### THE RECORDS
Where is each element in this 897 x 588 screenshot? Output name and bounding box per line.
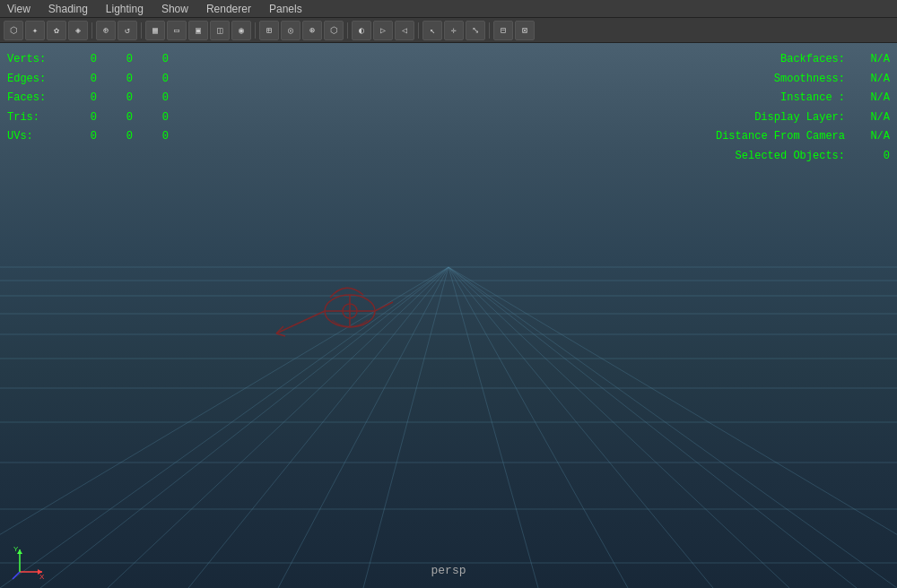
hud-stats-right: Backfaces: N/A Smoothness: N/A Instance …: [701, 50, 890, 167]
move2-btn[interactable]: ✛: [444, 21, 464, 40]
tris-row: Tris: 0 0 0: [7, 108, 169, 128]
smoothness-label: Smoothness:: [701, 70, 845, 90]
sep4: [347, 22, 348, 39]
svg-line-22: [448, 267, 897, 588]
sep3: [255, 22, 256, 39]
rotate-tool[interactable]: ↺: [118, 21, 137, 40]
smoothness-row: Smoothness: N/A: [701, 70, 890, 90]
menu-show[interactable]: Show: [158, 1, 192, 17]
tris-label: Tris:: [7, 108, 61, 128]
verts-label: Verts:: [7, 50, 61, 70]
tris-c2: 0: [97, 108, 133, 128]
faces-c2: 0: [97, 89, 133, 108]
wireframe-btn[interactable]: ▦: [145, 21, 165, 40]
ipr-btn[interactable]: ◁: [395, 21, 414, 40]
sep2: [141, 22, 142, 39]
tex-btn[interactable]: ◫: [210, 21, 230, 40]
selected-value: 0: [845, 147, 890, 167]
solid-btn[interactable]: ▭: [167, 21, 187, 40]
verts-c2: 0: [97, 50, 133, 70]
uvs-label: UVs:: [7, 127, 61, 147]
sep1: [91, 22, 92, 39]
verts-c1: 0: [61, 50, 97, 70]
sym-btn[interactable]: ⬡: [324, 21, 344, 40]
camera-rig-svg: [260, 248, 422, 383]
distance-value: N/A: [845, 127, 890, 147]
faces-label: Faces:: [7, 89, 61, 108]
sep6: [489, 22, 490, 39]
camera-label: persp: [431, 564, 466, 577]
edges-c1: 0: [61, 70, 97, 90]
axis-indicator-svg: X Y: [11, 545, 47, 581]
tris-c3: 0: [133, 108, 169, 128]
svg-text:Y: Y: [13, 545, 19, 553]
grid-btn[interactable]: ⊞: [259, 21, 279, 40]
faces-row: Faces: 0 0 0: [7, 89, 169, 108]
hud-stats-left: Verts: 0 0 0 Edges: 0 0 0 Faces: 0 0 0 T…: [7, 50, 169, 147]
distance-label: Distance From Camera: [701, 127, 845, 147]
edges-label: Edges:: [7, 70, 61, 90]
tris-c1: 0: [61, 108, 97, 128]
menu-shading[interactable]: Shading: [45, 1, 91, 17]
svg-line-32: [375, 302, 393, 311]
cam-btn[interactable]: ◐: [352, 21, 371, 40]
menu-renderer[interactable]: Renderer: [203, 1, 255, 17]
menubar: View Shading Lighting Show Renderer Pane…: [0, 0, 897, 18]
sep5: [418, 22, 419, 39]
light-btn[interactable]: ◉: [231, 21, 251, 40]
selected-label: Selected Objects:: [701, 147, 845, 167]
menu-view[interactable]: View: [4, 1, 34, 17]
backfaces-label: Backfaces:: [701, 50, 845, 70]
selected-row: Selected Objects: 0: [701, 147, 890, 167]
svg-line-21: [448, 267, 857, 588]
toolbar: ⬡ ✦ ✿ ◈ ⊕ ↺ ▦ ▭ ▣ ◫ ◉ ⊞ ◎ ⊛ ⬡ ◐ ▷ ◁ ↖ ✛ …: [0, 18, 897, 43]
displayer-value: N/A: [845, 108, 890, 128]
svg-line-19: [448, 267, 713, 588]
svg-line-17: [448, 267, 538, 588]
verts-c3: 0: [133, 50, 169, 70]
svg-line-37: [13, 572, 20, 579]
smooth-btn[interactable]: ▣: [188, 21, 208, 40]
paint-tool[interactable]: ◈: [68, 21, 88, 40]
backfaces-value: N/A: [845, 50, 890, 70]
viewport[interactable]: .grid-line { stroke: rgba(80,130,155,0.4…: [0, 43, 897, 588]
snap-btn[interactable]: ◎: [281, 21, 300, 40]
faces-c1: 0: [61, 89, 97, 108]
select2-btn[interactable]: ↖: [422, 21, 442, 40]
edges-row: Edges: 0 0 0: [7, 70, 169, 90]
menu-lighting[interactable]: Lighting: [102, 1, 147, 17]
svg-line-20: [448, 267, 789, 588]
edges-c3: 0: [133, 70, 169, 90]
verts-row: Verts: 0 0 0: [7, 50, 169, 70]
backfaces-row: Backfaces: N/A: [701, 50, 890, 70]
instance-label: Instance :: [701, 89, 845, 108]
uvs-c3: 0: [133, 127, 169, 147]
scale-btn[interactable]: ⤡: [466, 21, 485, 40]
instance-row: Instance : N/A: [701, 89, 890, 108]
instance-value: N/A: [845, 89, 890, 108]
lasso-tool[interactable]: ✿: [47, 21, 66, 40]
displayer-label: Display Layer:: [701, 108, 845, 128]
layout-btn[interactable]: ⊟: [493, 21, 513, 40]
uvs-c1: 0: [61, 127, 97, 147]
uvs-c2: 0: [97, 127, 133, 147]
render-btn[interactable]: ▷: [373, 21, 393, 40]
svg-text:X: X: [39, 573, 45, 581]
select-tool[interactable]: ⬡: [4, 21, 23, 40]
uvs-row: UVs: 0 0 0: [7, 127, 169, 147]
svg-line-18: [448, 267, 628, 588]
faces-c3: 0: [133, 89, 169, 108]
magnet-btn[interactable]: ⊛: [302, 21, 322, 40]
layout2-btn[interactable]: ⊠: [515, 21, 535, 40]
move-tool[interactable]: ✦: [25, 21, 45, 40]
displayer-row: Display Layer: N/A: [701, 108, 890, 128]
edges-c2: 0: [97, 70, 133, 90]
smoothness-value: N/A: [845, 70, 890, 90]
svg-line-26: [276, 311, 325, 333]
transform-tool[interactable]: ⊕: [96, 21, 116, 40]
menu-panels[interactable]: Panels: [266, 1, 306, 17]
distance-row: Distance From Camera N/A: [701, 127, 890, 147]
svg-line-28: [276, 333, 285, 336]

### TASK STATEMENT
Reproduce each entry exactly, without the pictures.

### TASK ANSWER
Where is each element in this 897 x 588 screenshot? Output name and bounding box per line.
hud-stats-right: Backfaces: N/A Smoothness: N/A Instance …: [701, 50, 890, 167]
move2-btn[interactable]: ✛: [444, 21, 464, 40]
tris-row: Tris: 0 0 0: [7, 108, 169, 128]
smoothness-label: Smoothness:: [701, 70, 845, 90]
sep4: [347, 22, 348, 39]
svg-line-22: [448, 267, 897, 588]
sep3: [255, 22, 256, 39]
rotate-tool[interactable]: ↺: [118, 21, 137, 40]
smoothness-row: Smoothness: N/A: [701, 70, 890, 90]
menu-show[interactable]: Show: [158, 1, 192, 17]
tris-label: Tris:: [7, 108, 61, 128]
verts-label: Verts:: [7, 50, 61, 70]
tris-c2: 0: [97, 108, 133, 128]
faces-c2: 0: [97, 89, 133, 108]
wireframe-btn[interactable]: ▦: [145, 21, 165, 40]
ipr-btn[interactable]: ◁: [395, 21, 414, 40]
sep2: [141, 22, 142, 39]
tex-btn[interactable]: ◫: [210, 21, 230, 40]
selected-value: 0: [845, 147, 890, 167]
solid-btn[interactable]: ▭: [167, 21, 187, 40]
verts-c2: 0: [97, 50, 133, 70]
uvs-label: UVs:: [7, 127, 61, 147]
sep1: [91, 22, 92, 39]
verts-c1: 0: [61, 50, 97, 70]
sym-btn[interactable]: ⬡: [324, 21, 344, 40]
camera-rig-svg: [260, 248, 422, 383]
distance-value: N/A: [845, 127, 890, 147]
faces-label: Faces:: [7, 89, 61, 108]
sep6: [489, 22, 490, 39]
camera-label: persp: [431, 564, 466, 577]
edges-c1: 0: [61, 70, 97, 90]
axis-indicator-svg: X Y: [11, 545, 47, 581]
tris-c3: 0: [133, 108, 169, 128]
svg-text:Y: Y: [13, 545, 19, 553]
grid-btn[interactable]: ⊞: [259, 21, 279, 40]
faces-row: Faces: 0 0 0: [7, 89, 169, 108]
hud-stats-left: Verts: 0 0 0 Edges: 0 0 0 Faces: 0 0 0 T…: [7, 50, 169, 147]
distance-label: Distance From Camera: [701, 127, 845, 147]
edges-label: Edges:: [7, 70, 61, 90]
tris-c1: 0: [61, 108, 97, 128]
menu-shading[interactable]: Shading: [45, 1, 91, 17]
svg-line-32: [375, 302, 393, 311]
cam-btn[interactable]: ◐: [352, 21, 371, 40]
menu-renderer[interactable]: Renderer: [203, 1, 255, 17]
menubar: View Shading Lighting Show Renderer Pane…: [0, 0, 897, 18]
sep5: [418, 22, 419, 39]
light-btn[interactable]: ◉: [231, 21, 251, 40]
selected-label: Selected Objects:: [701, 147, 845, 167]
menu-view[interactable]: View: [4, 1, 34, 17]
backfaces-label: Backfaces:: [701, 50, 845, 70]
selected-row: Selected Objects: 0: [701, 147, 890, 167]
svg-line-21: [448, 267, 857, 588]
toolbar: ⬡ ✦ ✿ ◈ ⊕ ↺ ▦ ▭ ▣ ◫ ◉ ⊞ ◎ ⊛ ⬡ ◐ ▷ ◁ ↖ ✛ …: [0, 18, 897, 43]
displayer-value: N/A: [845, 108, 890, 128]
svg-line-19: [448, 267, 713, 588]
svg-line-17: [448, 267, 538, 588]
verts-c3: 0: [133, 50, 169, 70]
svg-line-37: [13, 572, 20, 579]
smooth-btn[interactable]: ▣: [188, 21, 208, 40]
paint-tool[interactable]: ◈: [68, 21, 88, 40]
backfaces-value: N/A: [845, 50, 890, 70]
viewport[interactable]: .grid-line { stroke: rgba(80,130,155,0.4…: [0, 43, 897, 588]
snap-btn[interactable]: ◎: [281, 21, 300, 40]
faces-c1: 0: [61, 89, 97, 108]
select2-btn[interactable]: ↖: [422, 21, 442, 40]
edges-row: Edges: 0 0 0: [7, 70, 169, 90]
menu-lighting[interactable]: Lighting: [102, 1, 147, 17]
svg-line-20: [448, 267, 789, 588]
edges-c3: 0: [133, 70, 169, 90]
verts-row: Verts: 0 0 0: [7, 50, 169, 70]
backfaces-row: Backfaces: N/A: [701, 50, 890, 70]
instance-label: Instance :: [701, 89, 845, 108]
uvs-c3: 0: [133, 127, 169, 147]
scale-btn[interactable]: ⤡: [466, 21, 485, 40]
instance-row: Instance : N/A: [701, 89, 890, 108]
instance-value: N/A: [845, 89, 890, 108]
lasso-tool[interactable]: ✿: [47, 21, 66, 40]
displayer-label: Display Layer:: [701, 108, 845, 128]
layout-btn[interactable]: ⊟: [493, 21, 513, 40]
uvs-c1: 0: [61, 127, 97, 147]
uvs-c2: 0: [97, 127, 133, 147]
render-btn[interactable]: ▷: [373, 21, 393, 40]
svg-text:X: X: [39, 573, 45, 581]
select-tool[interactable]: ⬡: [4, 21, 23, 40]
uvs-row: UVs: 0 0 0: [7, 127, 169, 147]
svg-line-18: [448, 267, 628, 588]
faces-c3: 0: [133, 89, 169, 108]
magnet-btn[interactable]: ⊛: [302, 21, 322, 40]
layout2-btn[interactable]: ⊠: [515, 21, 535, 40]
move-tool[interactable]: ✦: [25, 21, 45, 40]
displayer-row: Display Layer: N/A: [701, 108, 890, 128]
edges-c2: 0: [97, 70, 133, 90]
smoothness-value: N/A: [845, 70, 890, 90]
svg-line-26: [276, 311, 325, 333]
transform-tool[interactable]: ⊕: [96, 21, 116, 40]
menu-panels[interactable]: Panels: [266, 1, 306, 17]
distance-row: Distance From Camera N/A: [701, 127, 890, 147]
svg-line-28: [276, 333, 285, 336]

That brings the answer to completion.